The Biology of Cancer
Normally cells in our body only undergo mitosis for growth and repair. There are genes that control cell division so that mitosis does not occur too often. However, sometimes these processes that regulate cell division go wrong. When this happens, a tumour may result.
Types of Tumour
- A tumour is a mass of cells that have divided too many times.
- Some tumours may be benign.
- Benign tumours are slow-growing and stay within 1 tissue. They do NOT spread to other parts of the body and are NOT usually life-threatening. However they may cause damage e.g. by pressing on an important nerve or blood vessel. When benign tumours are removed they do NOT usually grow back.
- The other types of tumour are malignant.
- Malignant tumours usually grow rapidly. They invade surrounding tissues and they also have cells that break off from the main tumour. These can spread around the body in the blood or lymph vessels and form a new tumour somewhere else. Malignant tumours are life-threatening unless they are treated at an early stage.
Control of Cell Division
Genes called proto-oncogenes stop cells dividing by mitosis too often. They work in one of two ways.

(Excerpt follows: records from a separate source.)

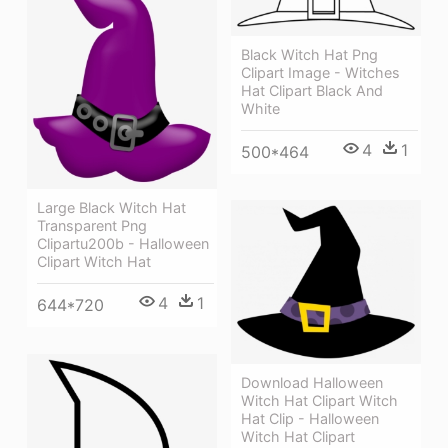
Black Witch Hat Png
Clipart Image - Witches
Hat Clipart Black And
White
4
1
500*464
Large Black Witch Hat
Transparent Png
Clipartu200b - Halloween
Clipart Witch Hat
4
1
644*720
Download Halloween
Witch Hat Clipart Witch
Hat Clip - Halloween
Witch Hat Clipart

- Some proto-oncogenes code for receptor proteins which are present on cell membranes. When the receptor is activated by a specific growth factor it then activates the genes that stimulate cell division.

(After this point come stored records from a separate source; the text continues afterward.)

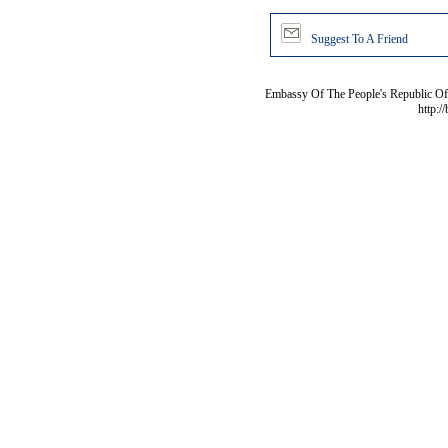
Suggest To A Friend
Embassy Of The People's Republic Of 
http:/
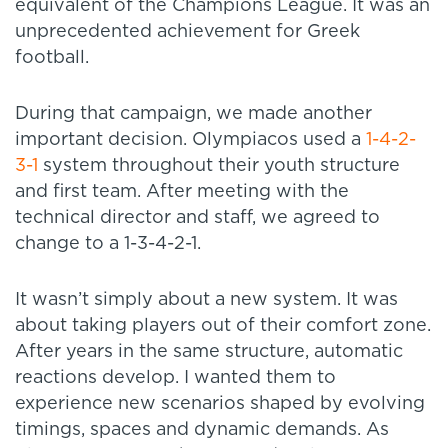
equivalent of the Champions League. It was an
unprecedented achievement for Greek
football.
During that campaign, we made another
important decision. Olympiacos used a
1-4-2-
3-1
system throughout their youth structure
and first team. After meeting with the
technical director and staff, we agreed to
change to a 1-3-4-2-1.
It wasn’t simply about a new system. It was
about taking players out of their comfort zone.
After years in the same structure, automatic
reactions develop. I wanted them to
experience new scenarios shaped by evolving
timings, spaces and dynamic demands. As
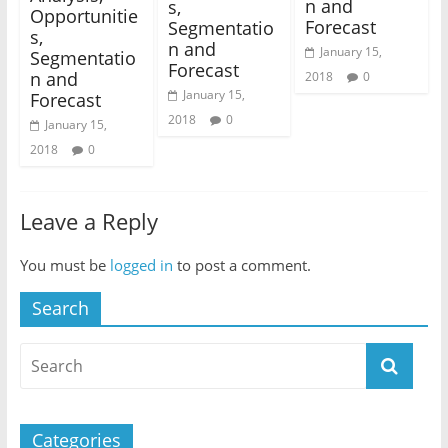
n and
s,
Opportunitie
Forecast
Segmentatio
s,
n and
January 15,
Segmentatio
Forecast
n and
2018
0
January 15,
Forecast
2018
0
January 15,
2018
0
Leave a Reply
You must be
logged in
to post a comment.
Search
Categories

- E.g. a normal cell receives signals from growth factors that tell it when to divide: Growth factor fits into the receptor protein in the cell membrane. Relay proteins take it the signal through the cytoplasm. The nuclear protein then switches on genes needed for DNA replication inside the nucleus.

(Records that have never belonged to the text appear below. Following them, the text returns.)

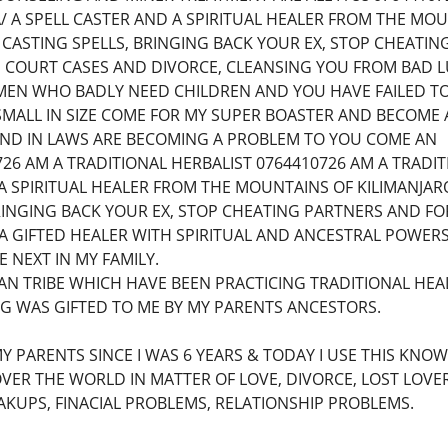
 A SPELL CASTER AND A SPIRITUAL HEALER FROM THE MOU
 CASTING SPELLS, BRINGING BACK YOUR EX, STOP CHEAT
 COURT CASES AND DIVORCE, CLEANSING YOU FROM BAD LU
EN WHO BADLY NEED CHILDREN AND YOU HAVE FAILED T
SMALL IN SIZE COME FOR MY SUPER BOASTER AND BECOME 
 AND IN LAWS ARE BECOMING A PROBLEM TO YOU COME AN
26 AM A TRADITIONAL HERBALIST 0764410726 AM A TRADI
A SPIRITUAL HEALER FROM THE MOUNTAINS OF KILIMANJAR
RINGING BACK YOUR EX, STOP CHEATING PARTNERS AND F
M A GIFTED HEALER WITH SPIRITUAL AND ANCESTRAL POW
 NEXT IN MY FAMILY.
AN TRIBE WHICH HAVE BEEN PRACTICING TRADITIONAL HEA
NG WAS GIFTED TO ME BY MY PARENTS ANCESTORS.
MY PARENTS SINCE I WAS 6 YEARS & TODAY I USE THIS KNO
VER THE WORLD IN MATTER OF LOVE, DIVORCE, LOST LOVER
KUPS, FINACIAL PROBLEMS, RELATIONSHIP PROBLEMS.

- Other proto-oncogenes produce the growth factors that stimulate cell division.
- However a change in the base sequence of these proto-oncogenes occurs – a mutation. When a photo-oncogene mutates it can become an oncogene. Oncogenes cause uncontrolled cell division in one of two ways.
- Some oncogenes produce a different form of the receptor proteins that stimulate cell division, even when the growth factor is not present.
- Other oncogenes produce uncontrolled amounts of growth factors.
Cells also contain tumour suppressor genes.
- These genes code for proteins that stop cells dividing. They also cause cells with damaged DNA to die.
- If a tumour suppressor gene mutates, the cell may carry on dividing uncontrollably and passing on its damaged DNA to its daughter cells.
Our cells have many proto-oncogenes and tumour suppressor genes. Usually several of these genes must mutate before cancer develops.
Primary and Secondary Tumours
An early primary tumour can develop and spread to form secondary tumours.
- An early tumour begins as an abnormal mass in one tissue of the body.
- As it grows larger, it develops its own blood and lymphatic vessels BUT it is still in one place. This is a primary tumour.
- If a primary tumour is detected and removed at this stage it is very likely it will not return.
- However, as the primary tumour grows some of its tumour cells may break off and squeeze into blood and lymph vessels.
- These cells travel around the body and can set up new tumours in other parts of the body. E.g. tumour cells adhere to blood vessel walls and squeeze through to other parts of the body. These tumours are called secondary tumours.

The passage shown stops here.